Need help understanding the relation between Galois theory and a general quintic formula impossibility.
Firstly, when we talk about the Galois group of some polynomial $f \in F[x]$, we are referring to the Galois group of the splitting field $K$ of $f$ over $F$.
Now if there was a formula for the roots only using $n^{th}$ roots, then $K$ would be a radical extension of $F$, by which I mean there is a (necessaily finite) chain of fields $F=F_0 \subset F_1 \subset \cdots \subset F_n=K$, where $F_i=F_{i-1}(\sqrt[n_i]{\alpha_i})$ for some integer $n_i$, and $\alpha_i \in F_{i-1}$.
Now it can be shown that radical Galois extensions have soluble Galois groups. As an outline, the idea of the proof for this comes from the Galois correspondence and a result form group theory that if $N \triangleleft G$ is a normal subgroup and both $N$ and $G/N$ are soluble, then so is $G$.
So now let's assume that $f$ is soluble by radicals. Then its splitting field is a radical extension and therefore the associated Galois group must be soluble by the above. Hence if we discover that the Galois group is for example $S_5$, i.e. something insoluble, then we must be mistaken in our original assumption that $f$ was soluble by radicals.
The only thing left to finish this is to exhibit such a polynomial, since a priori it may happen that all Galois groups have to be soluble (this does actually happen for certain types of fields). Such an example is $f=x^5-4x-1 \in \mathbb{Q}[x]$.

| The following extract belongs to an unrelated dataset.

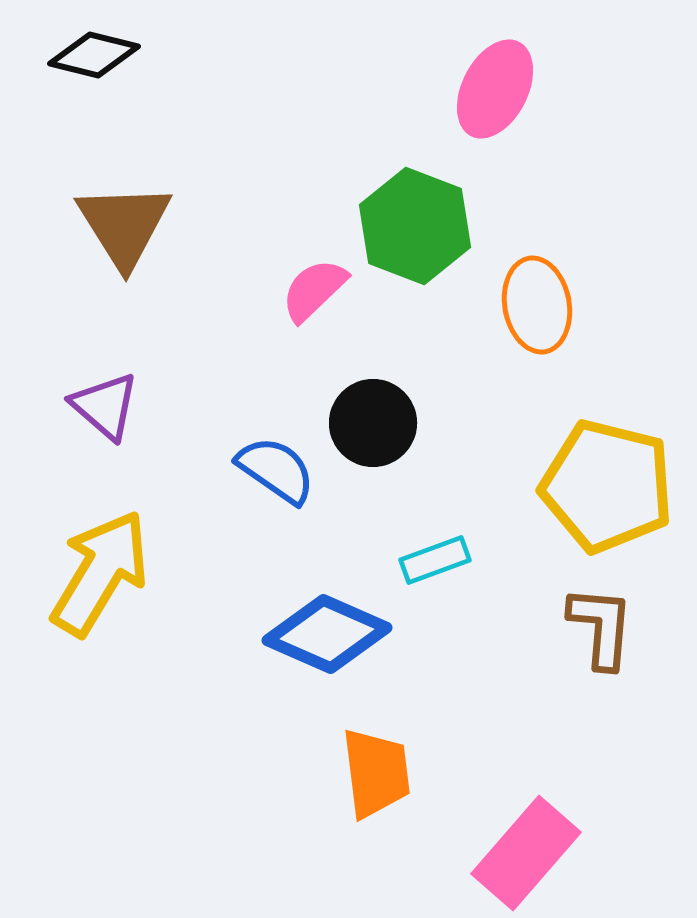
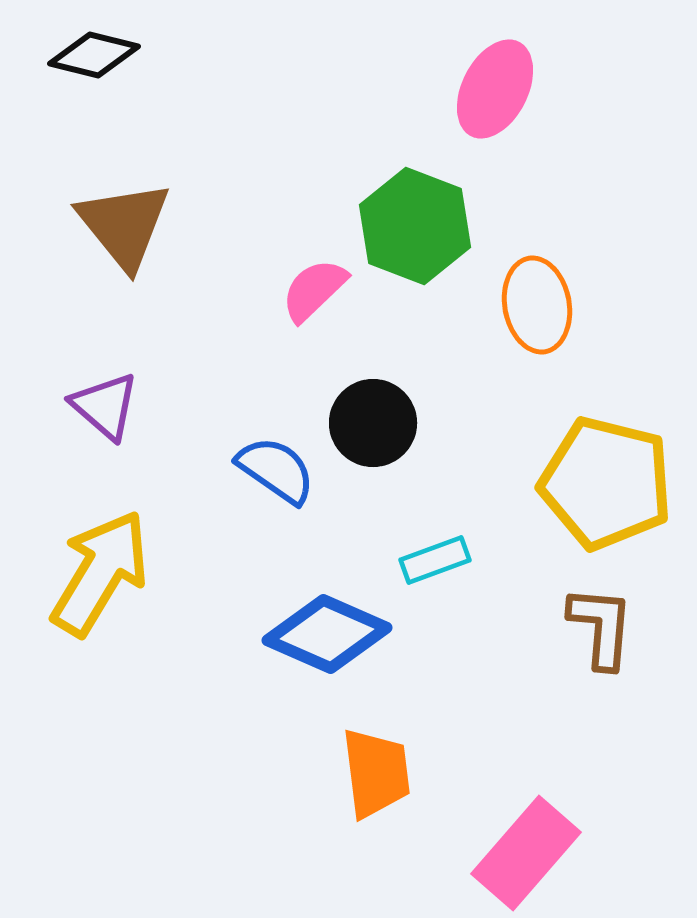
brown triangle: rotated 7 degrees counterclockwise
yellow pentagon: moved 1 px left, 3 px up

To answer the last point, there is nothing particularly special about $S_5$; it is just the standard example to choose since we need at least a degree $5$ polynomial to construct an insoluble Galois group and the problem of finding polynomials whose Galois groups are isomorphic to a symmetric group was one of the first cases of inverse Galois theory to be done.